Work order
Transcribe the entries below word for word, beginning at the line with "SMF Tricks (276, 1719)" and stopping after the line with "You are a GUI agent. The screenshot is 1024×1448."; drop all pictures.

Saved data entries
== Segment start ==

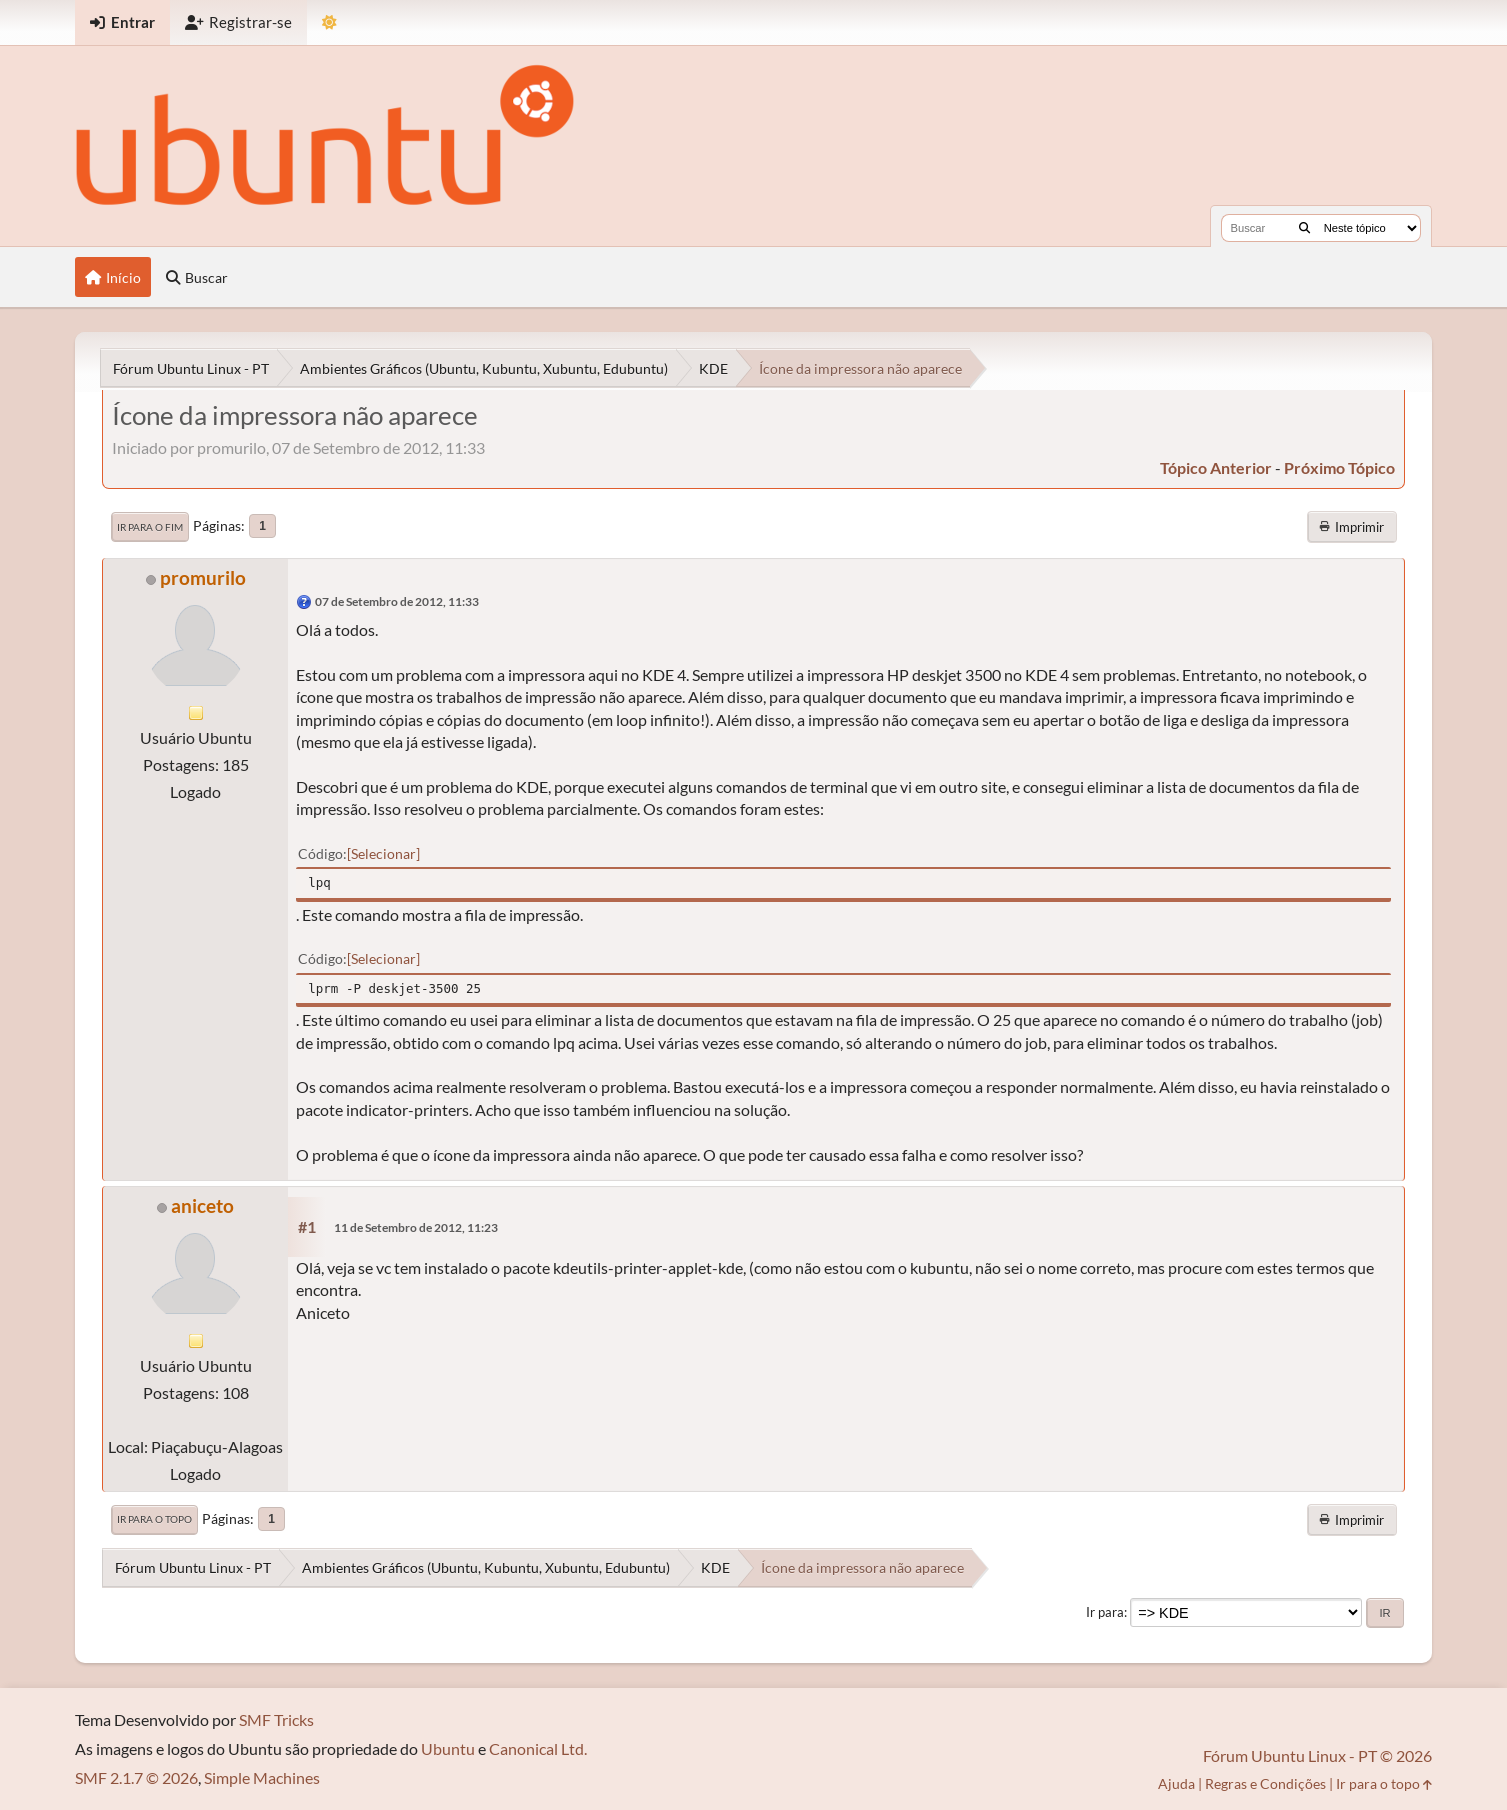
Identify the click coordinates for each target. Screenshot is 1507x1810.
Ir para (1105, 1612)
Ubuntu (448, 1748)
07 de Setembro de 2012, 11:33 (397, 601)
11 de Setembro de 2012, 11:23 (416, 1227)
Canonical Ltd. (538, 1748)
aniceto (202, 1205)
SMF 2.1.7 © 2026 (136, 1777)
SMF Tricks (276, 1719)
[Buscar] (1304, 228)
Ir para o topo (154, 1519)
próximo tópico (1339, 467)
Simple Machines (262, 1777)
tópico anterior (1216, 467)
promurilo (203, 577)
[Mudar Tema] (329, 22)
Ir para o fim (150, 527)
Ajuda (1176, 1783)
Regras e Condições (1265, 1783)
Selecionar (383, 853)
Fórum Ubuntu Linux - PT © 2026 (1317, 1755)
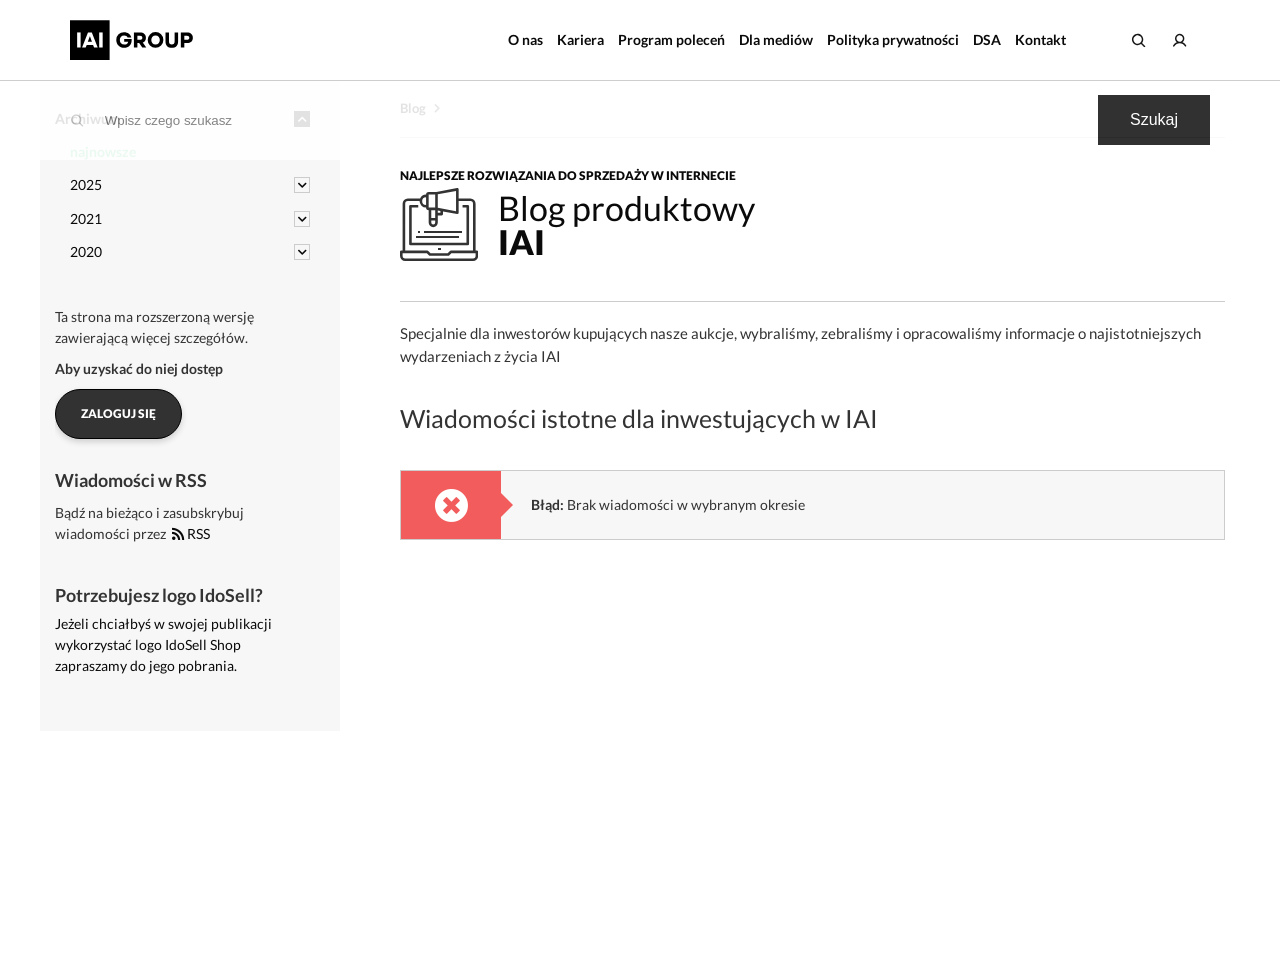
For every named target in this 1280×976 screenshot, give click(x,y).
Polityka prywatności (893, 39)
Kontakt (1040, 39)
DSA (987, 39)
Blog (413, 108)
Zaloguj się (118, 413)
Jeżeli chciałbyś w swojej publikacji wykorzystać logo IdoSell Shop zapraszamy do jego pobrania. (163, 644)
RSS (191, 533)
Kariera (580, 39)
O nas (525, 39)
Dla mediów (776, 39)
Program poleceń (671, 39)
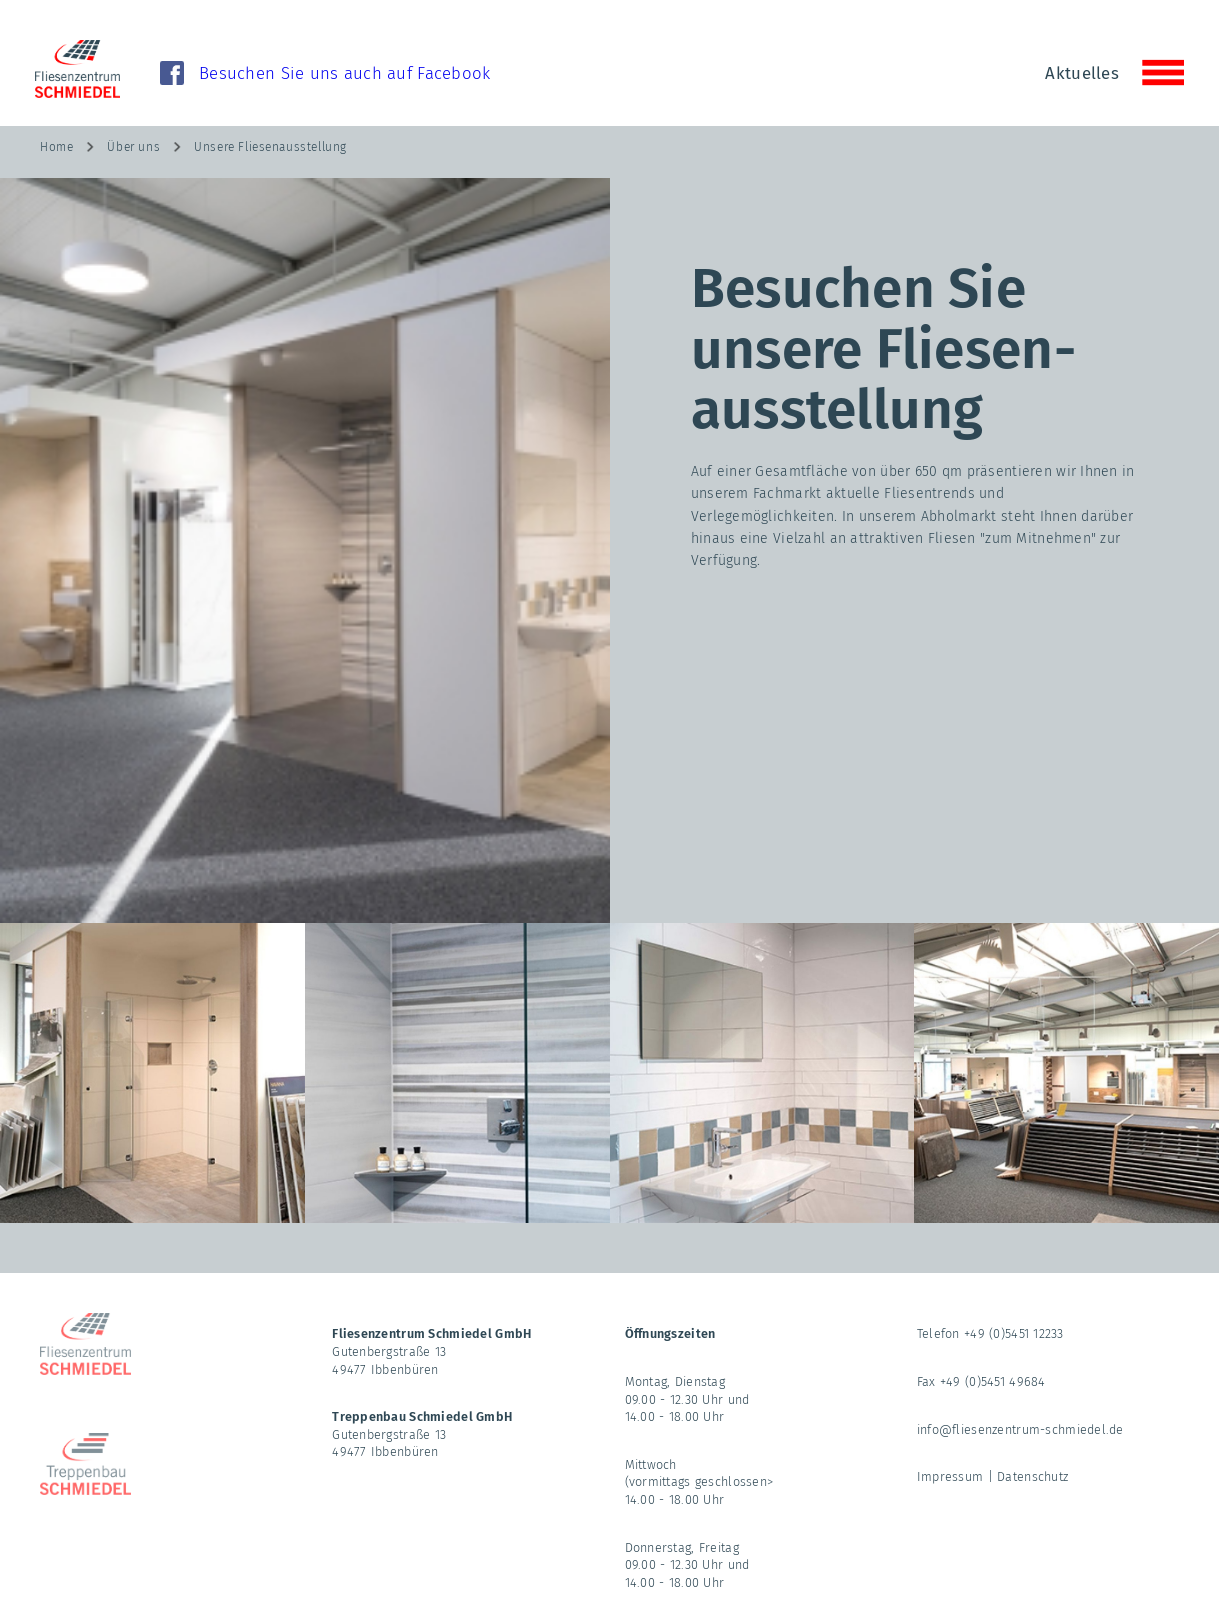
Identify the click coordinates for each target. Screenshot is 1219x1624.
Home (56, 147)
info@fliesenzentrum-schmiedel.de (1020, 1429)
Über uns (133, 147)
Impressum (950, 1476)
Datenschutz (1032, 1476)
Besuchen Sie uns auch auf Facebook (345, 73)
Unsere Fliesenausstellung (270, 147)
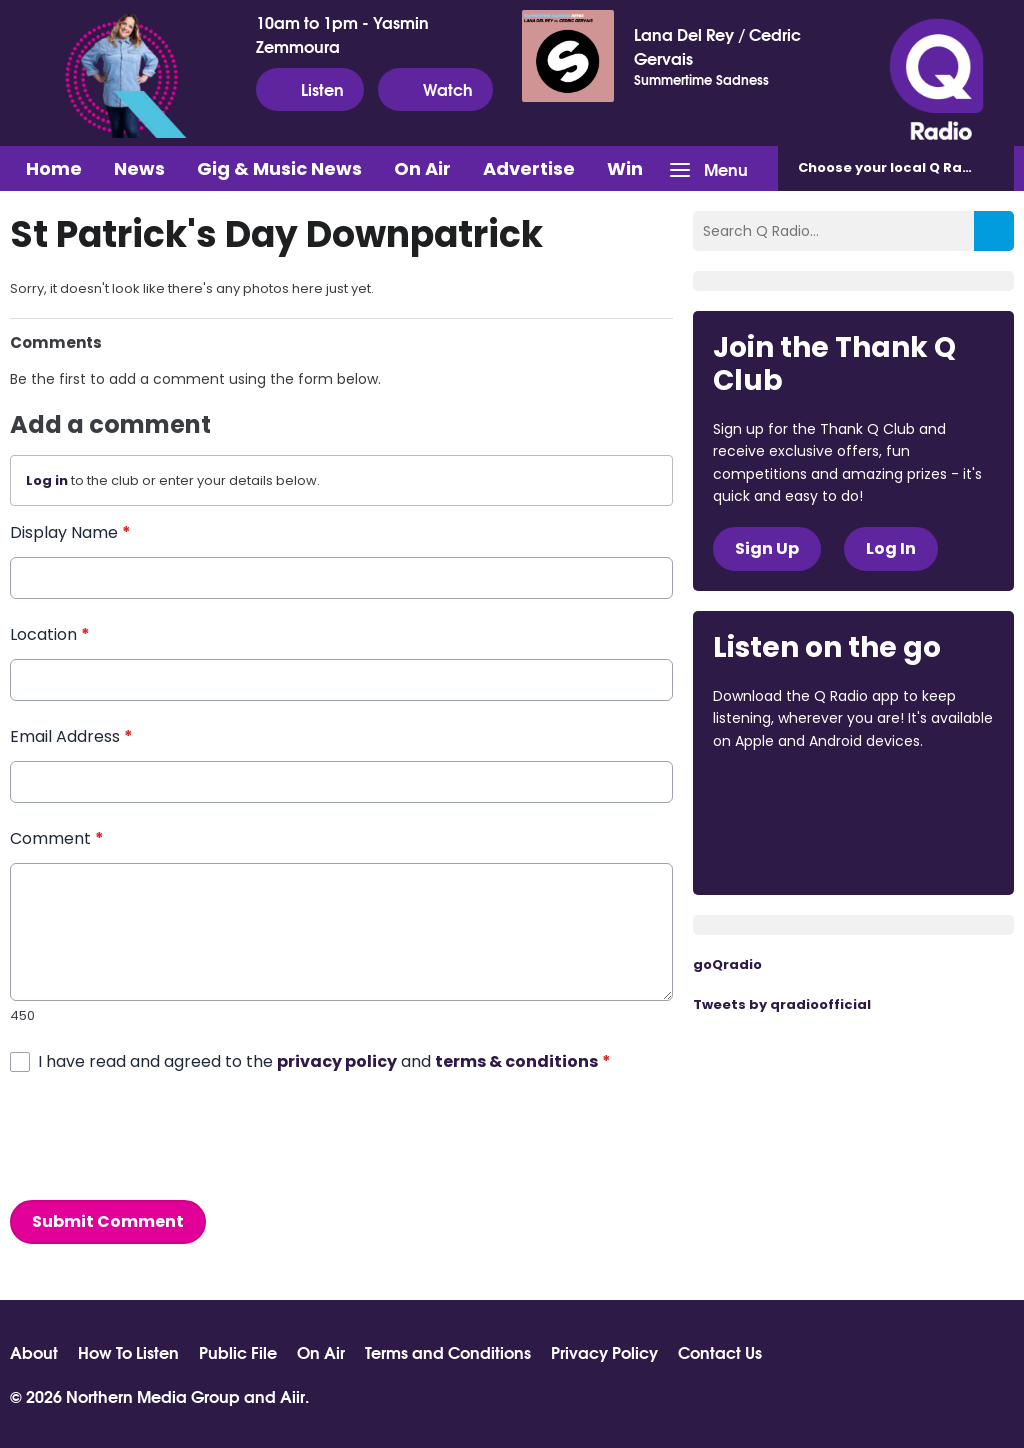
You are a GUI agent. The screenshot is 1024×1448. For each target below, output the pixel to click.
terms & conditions (516, 1061)
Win (625, 168)
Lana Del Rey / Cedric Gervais (717, 46)
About (34, 1352)
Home (54, 168)
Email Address (71, 736)
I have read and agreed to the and (324, 1061)
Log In (891, 548)
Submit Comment (108, 1221)
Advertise (529, 168)
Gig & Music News (279, 168)
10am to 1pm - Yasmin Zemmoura (342, 34)
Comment (57, 838)
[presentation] (162, 1137)
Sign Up (767, 548)
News (139, 168)
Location (50, 634)
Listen (310, 89)
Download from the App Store (791, 795)
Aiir (292, 1395)
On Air (422, 168)
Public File (238, 1352)
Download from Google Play (789, 847)
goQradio (727, 964)
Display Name (70, 532)
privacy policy (337, 1061)
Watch (435, 89)
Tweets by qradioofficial (782, 1004)
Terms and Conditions (448, 1352)
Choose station (906, 167)
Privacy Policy (604, 1352)
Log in (47, 480)
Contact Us (720, 1352)
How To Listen (128, 1352)
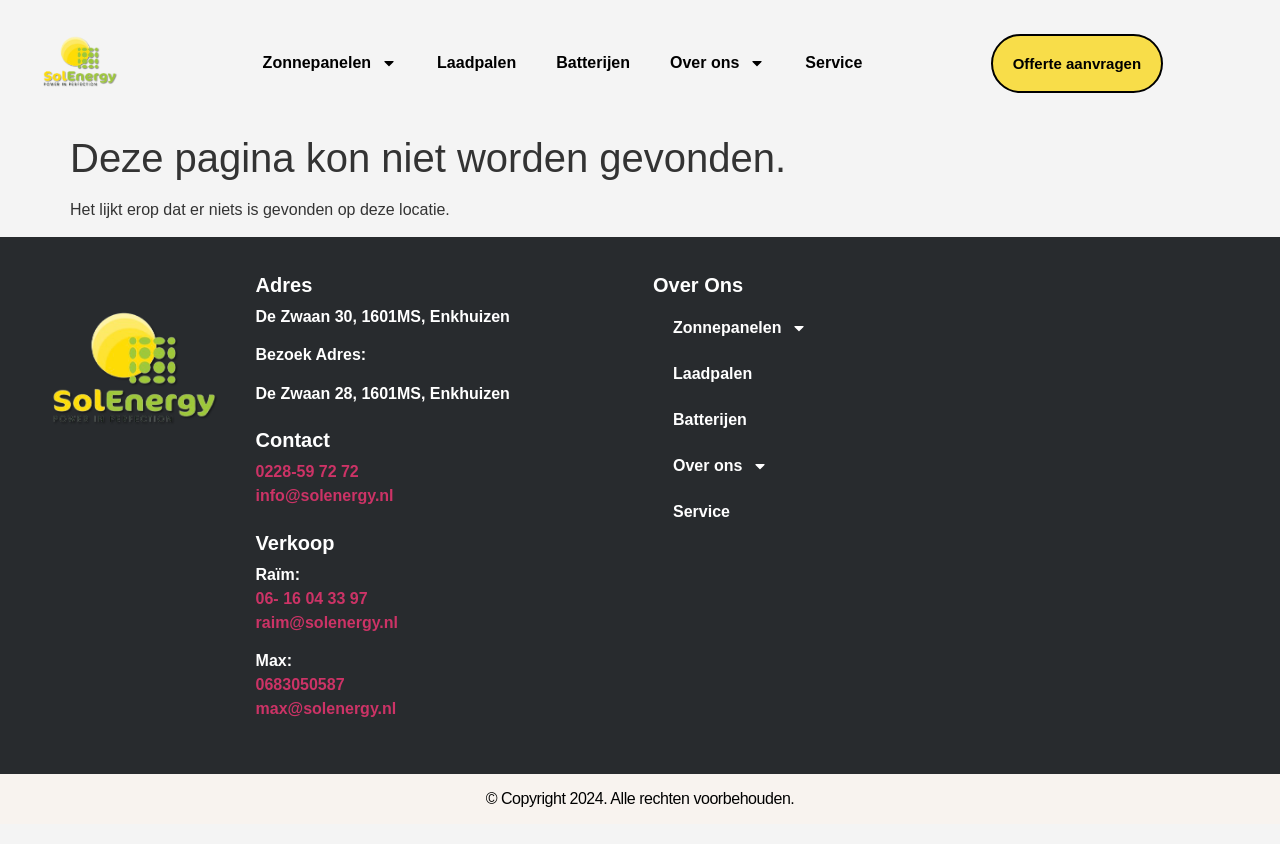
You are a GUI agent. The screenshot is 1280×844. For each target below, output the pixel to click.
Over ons (717, 63)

== Segment end ==

Exercise response
SMF Tricks (276, 1719)
[Buscar] (1304, 228)
Ir para o topo (154, 1519)
próximo tópico (1339, 467)
Simple Machines (262, 1777)
tópico anterior (1216, 467)
promurilo (203, 577)
[Mudar Tema] (329, 22)
Ir para o fim (150, 527)
Ajuda (1176, 1783)
Regras e Condições (1265, 1783)
Selecionar (383, 853)
Fórum Ubuntu Linux - PT © 2026 (1317, 1755)
For every named target in this 1280×976 screenshot, give click(x,y).
Polityka prywatności (893, 39)
Kontakt (1040, 39)
DSA (987, 39)
Blog (413, 108)
Zaloguj się (118, 413)
Jeżeli chciałbyś w swojej publikacji wykorzystać logo IdoSell Shop zapraszamy do jego pobrania. (163, 644)
RSS (191, 533)
Kariera (580, 39)
O nas (525, 39)
Dla mediów (776, 39)
Program poleceń (671, 39)
Identify the click coordinates for each target. Screenshot is 1219x1624.
Home (56, 147)
info@fliesenzentrum-schmiedel.de (1020, 1429)
Über uns (133, 147)
Impressum (950, 1476)
Datenschutz (1032, 1476)
Besuchen Sie uns auch auf Facebook (345, 73)
Unsere Fliesenausstellung (270, 147)
You are a GUI agent. The screenshot is 1024×1448. For each target below, output the pixel to click.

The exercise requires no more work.